WHAT THIS TASK INVOLVES:
Give all the lines below again, exactly, with no pictures.

[Stored items from a collection]
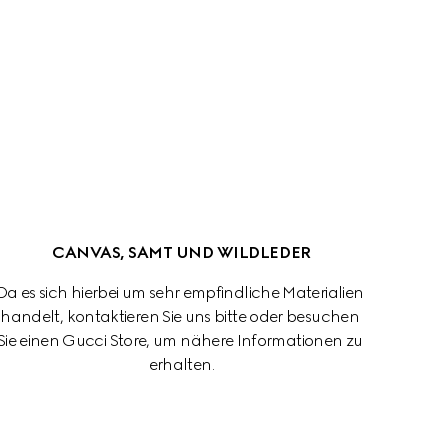
CANVAS, SAMT UND WILDLEDER
Da es sich hierbei um sehr empfindliche Materialien 
handelt, kontaktieren Sie uns bitte oder besuchen 
Sie einen Gucci Store, um nähere Informationen zu 
erhalten.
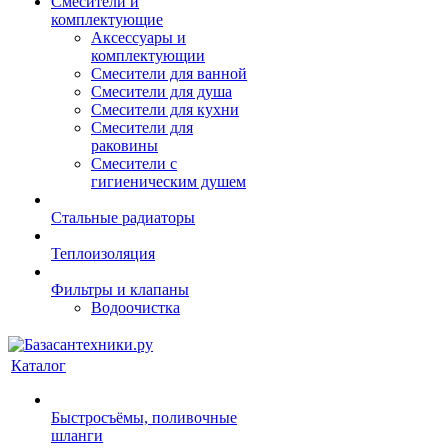
Смесители и
комплектующие
Аксессуары и
комплектующии
Смесители для ванной
Смесители для душа
Смесители для кухни
Смесители для
раковины
Смесители с
гигиеническим душем
Стальные радиаторы
Теплоизоляция
Фильтры и клапаны
Водоочистка
Каталог
Быстросъёмы, поливочные
шланги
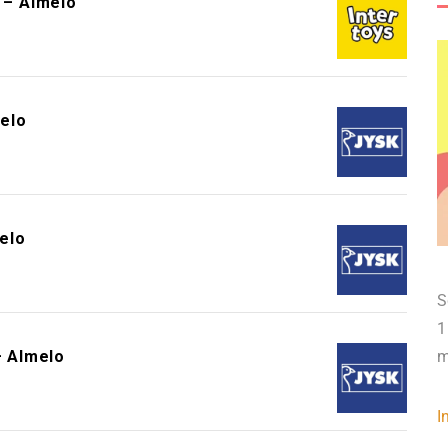
s – Almelo
elo
elo
S
1
 Almelo
m
I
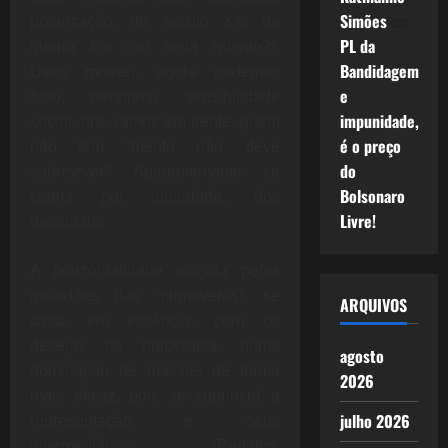
Simões
em
polarização, do século XX, da
PL da
guerra fria (ou seria quente?).
Bandidagem
Deus morreu, agora podemos
e
tudo, nenhuma sensibilidade
impunidade,
social, ora, vamos em frente, quem
é o preço
não tem “mérito não deve
do
sobreviver”. Aparentemente se
Bolsonaro
clama por igualdade, dos
Livre!
desiguais.
A horizontalidade exigida pelas
multidões das “primaveras”, se
ARQUIVOS
casa, em essência, com os
desejos da burocracia, numa
agosto
dominação de massas de forma
2026
mais eficaz, pois se suprimirá a
julho 2026
representação e seus
intermediários (Partidos,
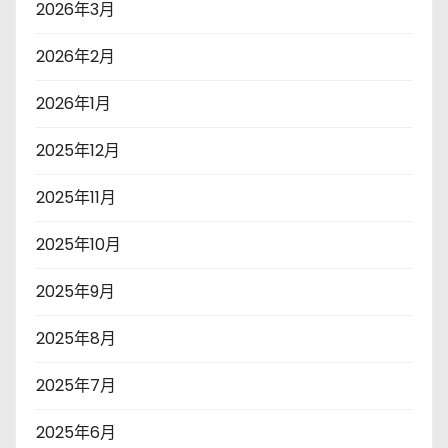
2026年3月
2026年2月
2026年1月
2025年12月
2025年11月
2025年10月
2025年9月
2025年8月
2025年7月
2025年6月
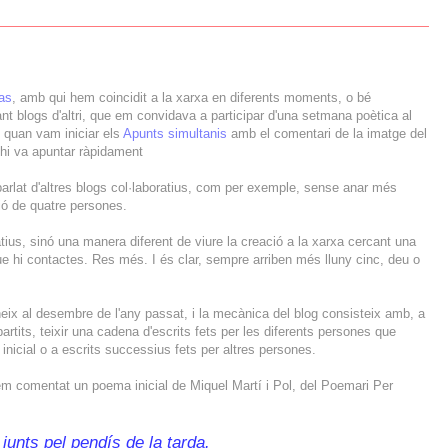
as
, amb qui hem coincidit a la xarxa en diferents moments, o bé
t blogs d'altri, que em convidava a participar d'una setmana poètica al
, quan vam iniciar els
Apunts simultanis
amb el comentari de la imatge del
'hi va apuntar ràpidament
lat d'altres blogs col·laboratius, com per exemple, sense anar més
ició de quatre persones.
ratius, sinó una manera diferent de viure la creació a la xarxa cercant una
ue hi contactes. Res més. I és clar, sempre arriben més lluny cinc, deu o
neix al desembre de l'any passat, i la mecànica del blog consisteix amb, a
rtits, teixir una cadena d'escrits fets per les diferents persones que
 inicial o a escrits successius fets per altres persones.
em comentat un poema inicial de Miquel Martí i Pol, del Poemari Per
junts pel pendís de la tarda.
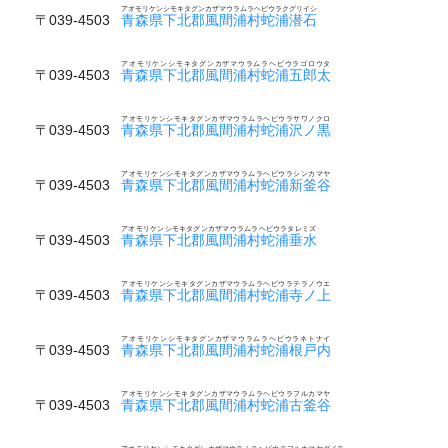
アオモリケンシモキタグンカザマウラムラヘビウラクグリイシ
〒039-4503
青森県下北郡風間浦村蛇浦潜石
アオモリケンシモキタグンカザマウラムラヘビウラゴロウタ
〒039-4503
青森県下北郡風間浦村蛇浦五郎太
アオモリケンシモキタグンカザマウラムラヘビウラサワノクロ
〒039-4503
青森県下北郡風間浦村蛇浦沢ノ黒
アオモリケンシモキタグンカザマウラムラヘビウラシンカマヤ
〒039-4503
青森県下北郡風間浦村蛇浦新釜谷
アオモリケンシモキタグンカザマウラムラヘビウラタレミズ
〒039-4503
青森県下北郡風間浦村蛇浦垂水
アオモリケンシモキタグンカザマウラムラヘビウラテラノウエ
〒039-4503
青森県下北郡風間浦村蛇浦寺ノ上
アオモリケンシモキタグンカザマウラムラヘビウラネトナイ
〒039-4503
青森県下北郡風間浦村蛇浦根戸内
アオモリケンシモキタグンカザマウラムラヘビウラフルカマヤ
〒039-4503
青森県下北郡風間浦村蛇浦古釜谷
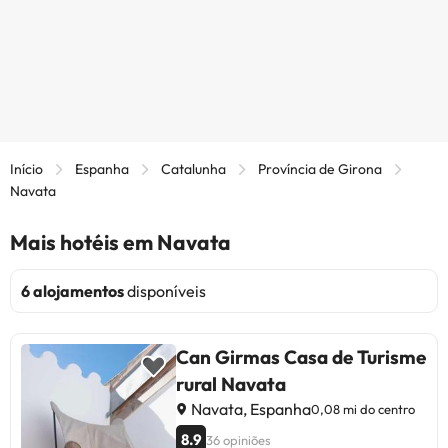
Início
Espanha
Catalunha
Província de Girona
Navata
Mais hotéis em Navata
6 alojamentos
disponíveis
Can Girmas Casa de Turisme
rural Navata
Navata, Espanha
0,08 mi do centro
8.9
36 opiniões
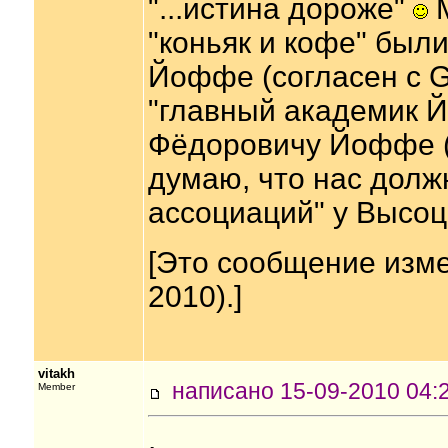
"...истина дороже"
М
"коньяк и кофе" был
Йоффе (согласен с G
"главный академик 
Фёдоровичу Йоффе (
думаю, что нас долж
ассоциаций" у Высоц
[Это сообщение изме
2010).]
vitakh
написано 15-09-2010 0
Member
.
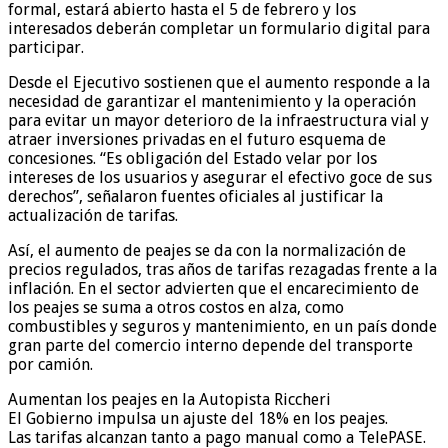
formal, estará abierto hasta el 5 de febrero y los
interesados deberán completar un formulario digital para
participar.
Desde el Ejecutivo sostienen que el aumento responde a la
necesidad de garantizar el mantenimiento y la operación
para evitar un mayor deterioro de la infraestructura vial y
atraer inversiones privadas en el futuro esquema de
concesiones. “Es obligación del Estado velar por los
intereses de los usuarios y asegurar el efectivo goce de sus
derechos”, señalaron fuentes oficiales al justificar la
actualización de tarifas.
Así, el aumento de peajes se da con la normalización de
precios regulados, tras años de tarifas rezagadas frente a la
inflación. En el sector advierten que el encarecimiento de
los peajes se suma a otros costos en alza, como
combustibles y seguros y mantenimiento, en un país donde
gran parte del comercio interno depende del transporte
por camión.
Aumentan los peajes en la Autopista Riccheri
El Gobierno impulsa un ajuste del 18% en los peajes.
Las tarifas alcanzan tanto a pago manual como a TelePASE.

SOLUTION TO THE EXERCISE:
CANVAS, SAMT UND WILDLEDER
Da es sich hierbei um sehr empfindliche Materialien 
handelt, kontaktieren Sie uns bitte oder besuchen 
Sie einen Gucci Store, um nähere Informationen zu 
erhalten.
Смесители и
комплектующие
Аксессуары и
комплектующии
Смесители для ванной
Смесители для душа
Смесители для кухни
Смесители для
раковины
Смесители с
гигиеническим душем
Стальные радиаторы
Теплоизоляция
Фильтры и клапаны
Водоочистка
Каталог
Быстросъёмы, поливочные
шланги
s – Almelo
elo
elo
S
1
 Almelo
m
I
Simões
em
polarização, do século XX, da
PL da
guerra fria (ou seria quente?).
Bandidagem
Deus morreu, agora podemos
e
tudo, nenhuma sensibilidade
impunidade,
social, ora, vamos em frente, quem
é o preço
não tem “mérito não deve
do
sobreviver”. Aparentemente se
Bolsonaro
clama por igualdade, dos
Livre!
desiguais.
A horizontalidade exigida pelas
multidões das “primaveras”, se
ARQUIVOS
casa, em essência, com os
desejos da burocracia, numa
agosto
dominação de massas de forma
2026
mais eficaz, pois se suprimirá a
julho 2026
representação e seus
intermediários (Partidos,
2026年3月
2026年2月
2026年1月
2025年12月
2025年11月
2025年10月
2025年9月
2025年8月
2025年7月
2025年6月
as
, amb qui hem coincidit a la xarxa en diferents moments, o bé
t blogs d'altri, que em convidava a participar d'una setmana poètica al
, quan vam iniciar els
Apunts simultanis
amb el comentari de la imatge del
'hi va apuntar ràpidament
lat d'altres blogs col·laboratius, com per exemple, sense anar més
ició de quatre persones.
ratius, sinó una manera diferent de viure la creació a la xarxa cercant una
ue hi contactes. Res més. I és clar, sempre arriben més lluny cinc, deu o
neix al desembre de l'any passat, i la mecànica del blog consisteix amb, a
rtits, teixir una cadena d'escrits fets per les diferents persones que
 inicial o a escrits successius fets per altres persones.
em comentat un poema inicial de Miquel Martí i Pol, del Poemari Per
junts pel pendís de la tarda.
アオモリケンシモキタグンカザマウラムラヘビウラクグリイシ
〒039-4503
青森県下北郡風間浦村蛇浦潜石
アオモリケンシモキタグンカザマウラムラヘビウラゴロウタ
〒039-4503
青森県下北郡風間浦村蛇浦五郎太
アオモリケンシモキタグンカザマウラムラヘビウラサワノクロ
〒039-4503
青森県下北郡風間浦村蛇浦沢ノ黒
アオモリケンシモキタグンカザマウラムラヘビウラシンカマヤ
〒039-4503
青森県下北郡風間浦村蛇浦新釜谷
アオモリケンシモキタグンカザマウラムラヘビウラタレミズ
〒039-4503
青森県下北郡風間浦村蛇浦垂水
アオモリケンシモキタグンカザマウラムラヘビウラテラノウエ
〒039-4503
青森県下北郡風間浦村蛇浦寺ノ上
アオモリケンシモキタグンカザマウラムラヘビウラネトナイ
〒039-4503
青森県下北郡風間浦村蛇浦根戸内
アオモリケンシモキタグンカザマウラムラヘビウラフルカマヤ
〒039-4503
青森県下北郡風間浦村蛇浦古釜谷
Início
Espanha
Catalunha
Província de Girona
Navata
Mais hotéis em Navata
6 alojamentos
disponíveis
Can Girmas Casa de Turisme
rural Navata
Navata, Espanha
0,08 mi do centro
8.9
36 opiniões
"...истина дороже"
М
"коньяк и кофе" был
Йоффе (согласен с G
"главный академик 
Фёдоровичу Йоффе (
думаю, что нас долж
ассоциаций" у Высоц
[Это сообщение изме
2010).]
vitakh
написано 15-09-2010 0
Member
.
formal, estará abierto hasta el 5 de febrero y los
interesados deberán completar un formulario digital para
participar.
Desde el Ejecutivo sostienen que el aumento responde a la
necesidad de garantizar el mantenimiento y la operación
para evitar un mayor deterioro de la infraestructura vial y
atraer inversiones privadas en el futuro esquema de
concesiones. “Es obligación del Estado velar por los
intereses de los usuarios y asegurar el efectivo goce de sus
derechos”, señalaron fuentes oficiales al justificar la
actualización de tarifas.
Así, el aumento de peajes se da con la normalización de
precios regulados, tras años de tarifas rezagadas frente a la
inflación. En el sector advierten que el encarecimiento de
los peajes se suma a otros costos en alza, como
combustibles y seguros y mantenimiento, en un país donde
gran parte del comercio interno depende del transporte
por camión.
Aumentan los peajes en la Autopista Riccheri
El Gobierno impulsa un ajuste del 18% en los peajes.
Las tarifas alcanzan tanto a pago manual como a TelePASE.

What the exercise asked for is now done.